== Exercise ==
Among the entries below, extract exactly the lines that run from the one with "сатиновое золотистое шампанское;" through the one with "2. Для оплаты от имени Юр. лица", both ends included.

== Listed entries ==
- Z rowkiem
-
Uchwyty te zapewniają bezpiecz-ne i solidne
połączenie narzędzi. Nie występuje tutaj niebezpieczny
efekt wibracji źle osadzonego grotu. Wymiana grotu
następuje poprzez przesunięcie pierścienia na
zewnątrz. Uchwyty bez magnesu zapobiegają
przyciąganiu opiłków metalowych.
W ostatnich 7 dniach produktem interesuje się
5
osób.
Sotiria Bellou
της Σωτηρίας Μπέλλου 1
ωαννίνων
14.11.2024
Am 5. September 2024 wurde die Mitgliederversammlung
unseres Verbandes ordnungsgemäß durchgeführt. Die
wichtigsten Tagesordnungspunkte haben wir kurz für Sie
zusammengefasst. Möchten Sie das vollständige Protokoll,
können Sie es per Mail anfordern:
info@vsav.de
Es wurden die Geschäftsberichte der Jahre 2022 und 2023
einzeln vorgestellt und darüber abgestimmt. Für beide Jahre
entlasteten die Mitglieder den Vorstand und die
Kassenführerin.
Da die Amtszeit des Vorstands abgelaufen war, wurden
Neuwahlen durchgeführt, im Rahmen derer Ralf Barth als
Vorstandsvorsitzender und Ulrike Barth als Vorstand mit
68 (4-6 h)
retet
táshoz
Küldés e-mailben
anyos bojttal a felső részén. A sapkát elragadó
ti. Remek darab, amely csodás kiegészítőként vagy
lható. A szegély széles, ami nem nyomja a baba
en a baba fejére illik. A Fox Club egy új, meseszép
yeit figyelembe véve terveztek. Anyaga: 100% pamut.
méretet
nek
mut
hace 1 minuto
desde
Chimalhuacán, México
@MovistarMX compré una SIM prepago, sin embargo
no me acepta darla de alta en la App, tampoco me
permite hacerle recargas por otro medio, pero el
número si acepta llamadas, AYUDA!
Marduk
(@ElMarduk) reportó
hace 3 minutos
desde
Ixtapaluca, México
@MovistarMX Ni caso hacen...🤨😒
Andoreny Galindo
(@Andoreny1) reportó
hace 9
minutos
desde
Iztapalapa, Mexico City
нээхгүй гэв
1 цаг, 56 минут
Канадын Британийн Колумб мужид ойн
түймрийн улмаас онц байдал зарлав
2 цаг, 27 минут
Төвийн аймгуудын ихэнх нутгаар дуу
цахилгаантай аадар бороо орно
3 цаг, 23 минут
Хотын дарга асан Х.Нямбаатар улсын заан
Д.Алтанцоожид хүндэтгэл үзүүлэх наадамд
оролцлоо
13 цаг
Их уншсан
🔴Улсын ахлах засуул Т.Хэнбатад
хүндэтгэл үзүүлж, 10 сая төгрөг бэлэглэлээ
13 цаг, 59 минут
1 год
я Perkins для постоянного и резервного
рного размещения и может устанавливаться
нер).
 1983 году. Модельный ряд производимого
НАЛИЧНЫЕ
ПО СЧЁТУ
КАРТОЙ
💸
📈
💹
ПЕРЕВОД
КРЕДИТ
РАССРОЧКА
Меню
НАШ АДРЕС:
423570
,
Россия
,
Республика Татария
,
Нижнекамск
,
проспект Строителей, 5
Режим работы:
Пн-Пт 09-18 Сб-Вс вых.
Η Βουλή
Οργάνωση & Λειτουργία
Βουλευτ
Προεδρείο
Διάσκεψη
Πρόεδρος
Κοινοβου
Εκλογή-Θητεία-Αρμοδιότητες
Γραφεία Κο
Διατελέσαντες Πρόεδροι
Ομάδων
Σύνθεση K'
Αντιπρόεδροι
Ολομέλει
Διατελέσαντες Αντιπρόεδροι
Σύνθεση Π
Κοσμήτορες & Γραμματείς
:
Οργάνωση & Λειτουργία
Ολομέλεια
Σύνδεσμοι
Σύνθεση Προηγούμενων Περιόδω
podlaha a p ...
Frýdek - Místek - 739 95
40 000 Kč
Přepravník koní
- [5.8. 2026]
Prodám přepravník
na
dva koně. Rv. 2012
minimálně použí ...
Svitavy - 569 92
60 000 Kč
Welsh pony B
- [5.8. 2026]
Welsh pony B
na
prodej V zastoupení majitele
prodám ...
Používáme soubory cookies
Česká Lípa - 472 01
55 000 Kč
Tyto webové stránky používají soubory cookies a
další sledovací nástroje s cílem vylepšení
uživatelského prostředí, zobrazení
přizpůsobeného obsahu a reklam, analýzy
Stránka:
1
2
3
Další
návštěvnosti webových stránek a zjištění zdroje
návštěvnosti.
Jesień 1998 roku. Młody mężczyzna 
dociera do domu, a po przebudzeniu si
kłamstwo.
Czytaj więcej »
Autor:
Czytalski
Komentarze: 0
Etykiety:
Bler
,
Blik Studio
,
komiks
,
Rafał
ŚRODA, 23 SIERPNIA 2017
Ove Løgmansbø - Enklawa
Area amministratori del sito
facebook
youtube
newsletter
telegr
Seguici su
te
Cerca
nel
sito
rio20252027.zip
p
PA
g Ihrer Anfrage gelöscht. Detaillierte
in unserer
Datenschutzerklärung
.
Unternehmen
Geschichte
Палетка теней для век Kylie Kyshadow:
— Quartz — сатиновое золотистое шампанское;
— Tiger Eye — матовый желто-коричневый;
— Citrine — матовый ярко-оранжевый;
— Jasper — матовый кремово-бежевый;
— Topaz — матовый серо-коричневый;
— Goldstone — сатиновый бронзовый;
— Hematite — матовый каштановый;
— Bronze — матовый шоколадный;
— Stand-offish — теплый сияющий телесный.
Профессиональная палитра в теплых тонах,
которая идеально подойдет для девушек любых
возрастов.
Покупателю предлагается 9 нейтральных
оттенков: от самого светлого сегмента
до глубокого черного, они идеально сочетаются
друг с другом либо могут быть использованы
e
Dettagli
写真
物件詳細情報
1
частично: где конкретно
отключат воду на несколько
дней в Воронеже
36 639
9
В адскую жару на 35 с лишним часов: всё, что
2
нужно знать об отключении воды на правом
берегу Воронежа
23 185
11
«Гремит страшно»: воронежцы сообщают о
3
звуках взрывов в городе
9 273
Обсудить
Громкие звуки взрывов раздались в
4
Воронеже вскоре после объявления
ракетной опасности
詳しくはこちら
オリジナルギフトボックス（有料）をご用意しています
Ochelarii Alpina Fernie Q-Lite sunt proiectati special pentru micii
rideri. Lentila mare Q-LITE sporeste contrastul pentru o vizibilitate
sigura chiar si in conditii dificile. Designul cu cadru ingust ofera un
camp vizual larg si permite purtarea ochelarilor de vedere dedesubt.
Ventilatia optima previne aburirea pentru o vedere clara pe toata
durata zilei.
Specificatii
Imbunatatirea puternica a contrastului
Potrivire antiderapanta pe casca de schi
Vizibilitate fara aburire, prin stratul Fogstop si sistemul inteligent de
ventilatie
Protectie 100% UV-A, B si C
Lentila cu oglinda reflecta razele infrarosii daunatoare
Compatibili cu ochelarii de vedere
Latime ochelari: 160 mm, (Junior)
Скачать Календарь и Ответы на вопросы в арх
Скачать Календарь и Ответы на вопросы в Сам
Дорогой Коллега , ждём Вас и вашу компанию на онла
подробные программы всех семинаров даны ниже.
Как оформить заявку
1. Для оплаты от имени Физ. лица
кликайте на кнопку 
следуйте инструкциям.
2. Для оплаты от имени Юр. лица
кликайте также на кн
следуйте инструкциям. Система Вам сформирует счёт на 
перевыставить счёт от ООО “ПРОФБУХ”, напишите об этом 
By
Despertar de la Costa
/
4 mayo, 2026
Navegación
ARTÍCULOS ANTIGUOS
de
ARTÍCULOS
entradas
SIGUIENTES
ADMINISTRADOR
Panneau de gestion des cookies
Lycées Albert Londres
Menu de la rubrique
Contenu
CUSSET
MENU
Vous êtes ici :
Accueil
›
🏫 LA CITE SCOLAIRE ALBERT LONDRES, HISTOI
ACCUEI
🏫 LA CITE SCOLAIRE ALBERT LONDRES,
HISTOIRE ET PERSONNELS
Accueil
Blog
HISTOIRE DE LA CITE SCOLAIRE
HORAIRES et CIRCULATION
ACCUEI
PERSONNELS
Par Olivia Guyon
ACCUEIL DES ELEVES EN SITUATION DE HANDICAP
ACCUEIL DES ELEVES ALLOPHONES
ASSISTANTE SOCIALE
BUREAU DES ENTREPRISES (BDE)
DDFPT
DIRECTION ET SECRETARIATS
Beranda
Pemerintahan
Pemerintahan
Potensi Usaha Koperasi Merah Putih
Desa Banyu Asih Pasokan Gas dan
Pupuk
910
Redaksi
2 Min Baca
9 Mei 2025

== Exercise answer ==
— Quartz — сатиновое золотистое шампанское;
— Tiger Eye — матовый желто-коричневый;
— Citrine — матовый ярко-оранжевый;
— Jasper — матовый кремово-бежевый;
— Topaz — матовый серо-коричневый;
— Goldstone — сатиновый бронзовый;
— Hematite — матовый каштановый;
— Bronze — матовый шоколадный;
— Stand-offish — теплый сияющий телесный.
Профессиональная палитра в теплых тонах,
которая идеально подойдет для девушек любых
возрастов.
Покупателю предлагается 9 нейтральных
оттенков: от самого светлого сегмента
до глубокого черного, они идеально сочетаются
друг с другом либо могут быть использованы
e
Dettagli
写真
物件詳細情報
1
частично: где конкретно
отключат воду на несколько
дней в Воронеже
36 639
9
В адскую жару на 35 с лишним часов: всё, что
2
нужно знать об отключении воды на правом
берегу Воронежа
23 185
11
«Гремит страшно»: воронежцы сообщают о
3
звуках взрывов в городе
9 273
Обсудить
Громкие звуки взрывов раздались в
4
Воронеже вскоре после объявления
ракетной опасности
詳しくはこちら
オリジナルギフトボックス（有料）をご用意しています
Ochelarii Alpina Fernie Q-Lite sunt proiectati special pentru micii
rideri. Lentila mare Q-LITE sporeste contrastul pentru o vizibilitate
sigura chiar si in conditii dificile. Designul cu cadru ingust ofera un
camp vizual larg si permite purtarea ochelarilor de vedere dedesubt.
Ventilatia optima previne aburirea pentru o vedere clara pe toata
durata zilei.
Specificatii
Imbunatatirea puternica a contrastului
Potrivire antiderapanta pe casca de schi
Vizibilitate fara aburire, prin stratul Fogstop si sistemul inteligent de
ventilatie
Protectie 100% UV-A, B si C
Lentila cu oglinda reflecta razele infrarosii daunatoare
Compatibili cu ochelarii de vedere
Latime ochelari: 160 mm, (Junior)
Скачать Календарь и Ответы на вопросы в арх
Скачать Календарь и Ответы на вопросы в Сам
Дорогой Коллега , ждём Вас и вашу компанию на онла
подробные программы всех семинаров даны ниже.
Как оформить заявку
1. Для оплаты от имени Физ. лица
кликайте на кнопку 
следуйте инструкциям.
2. Для оплаты от имени Юр. лица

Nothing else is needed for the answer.